Without Warning was directed by Greydon Clark, a writer and director of many exploitation and B-movies in the 1970s and 80s. Some of his other films included Satan's Cheerleaders and Uninvited; the latter film is about a genetically altered cat that escapes from a lab and stows away on a yacht; when it feels threatened or angry, the cat has a smaller, murderous cat emerge from its mouth and attack people (and you'd better believe I'll be reviewing that movie at some point!). His films were notoriously low budget; Without Warning had a budget of $150,000, half of which went solely on Landau and Palance's salaries alone. Another $19,000 went to Rick Baker to make the alien head, which featured prominently on most of the film's marketing and isn't half-bad at all... although it does also look somewhat like the alien had just come from an appearance on the Doctor Who TV show of the time. The biggest problem that Without Warning has, however, is that its pacing is terrible. It starts off acceptably enough, showing us a couple of unfortunates getting killed by the unseen hunter, then introduces us to our protagonists and their friends. But we're only 30 minutes in before two of the teens are dead as well, and then we have about 45-50 minutes of padding - teens flee from unseen hunter; teens try to convince others of danger; teens flee some more; teens are captured by Sarge; teens escape and flee some more, and so on.

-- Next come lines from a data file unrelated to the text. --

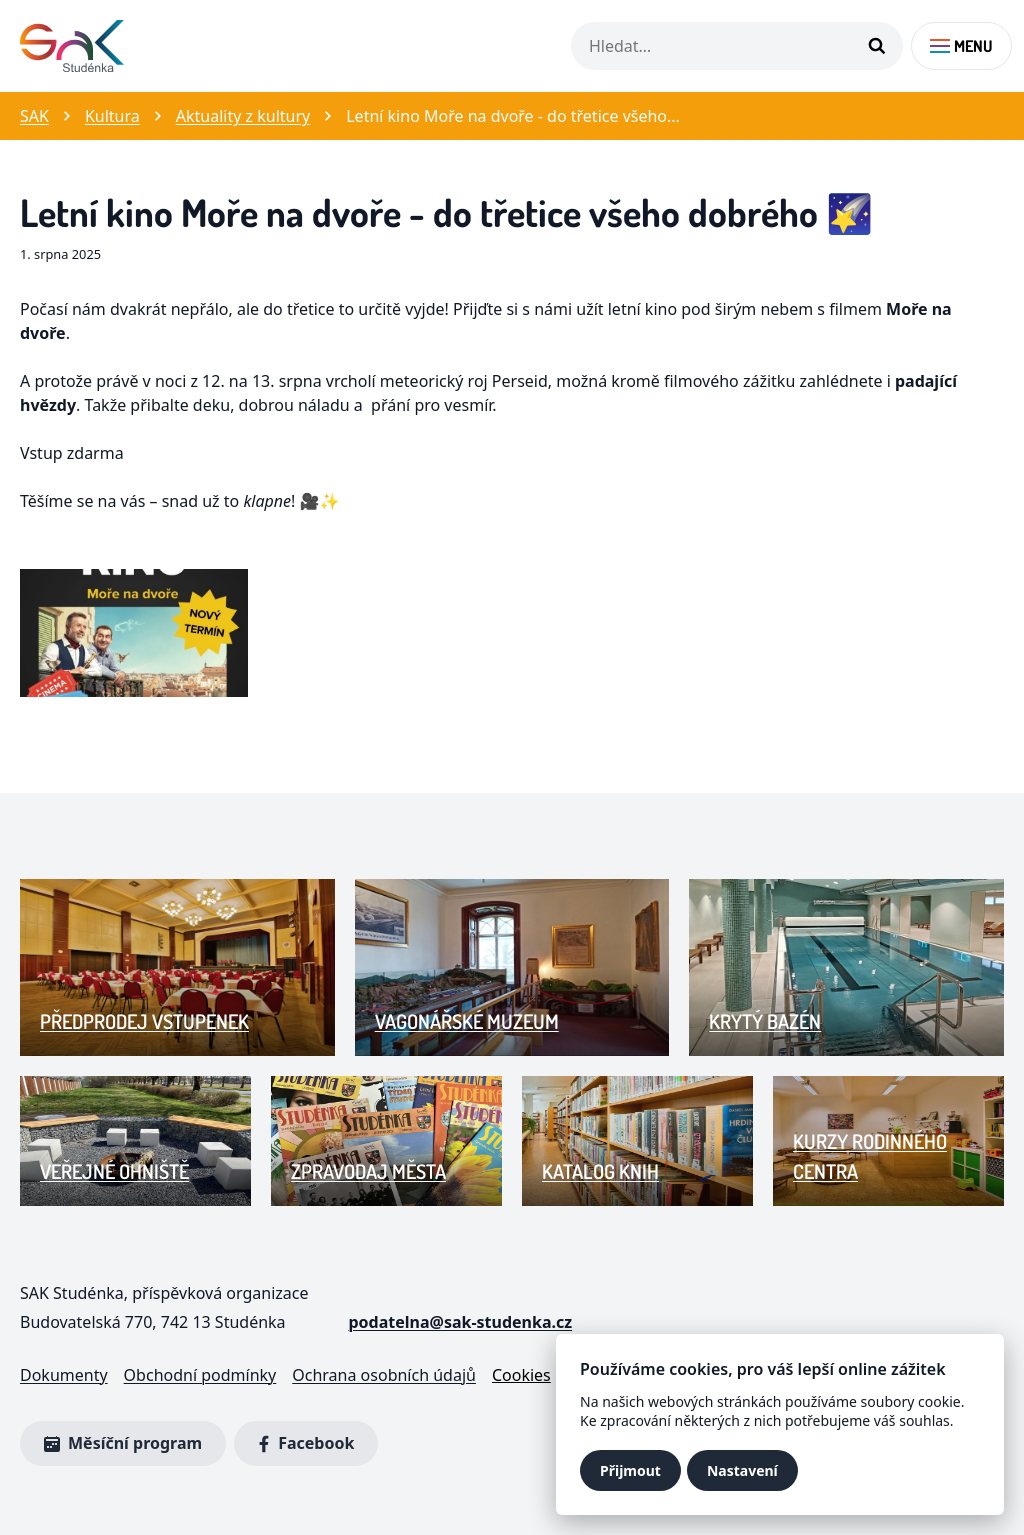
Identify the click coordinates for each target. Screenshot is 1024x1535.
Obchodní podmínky (200, 1375)
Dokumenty (64, 1375)
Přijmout (630, 1470)
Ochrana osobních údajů (384, 1375)
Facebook (302, 1444)
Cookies (521, 1375)
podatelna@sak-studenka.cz (460, 1322)
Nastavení (742, 1470)
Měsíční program (123, 1443)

We don't get a proper look at the alien (whose head cost $19k, remember) until the final ten or so minutes of the film, and even then he mainly just stands there motionless (I suspect the head was both too heavy to move well in and limited Kevin Peter Hall's vision considerably). At one point the alien is shot and out shoots what looks like apple juice in a stream you'd expect to see in a cartoon for a few seconds until he slowly puts a hand to the wound. And there is no explanation as to what the living throwing discs are - pets? Genetically modified throwing stars? They're sometimes remarkably powerful, able to kill someone in seconds... and then other times their victim can cut them off his body with little effort (then again, it is Jack Palance).
But I think I'm being somewhat unfair. Without Warning is a cheesy low-budget B-movie, sure, but it's a fun low-budget B-movie, with some remarkable links to horror and sci-fi horror history. It's definitely worth checking out, if only for the humour value of it.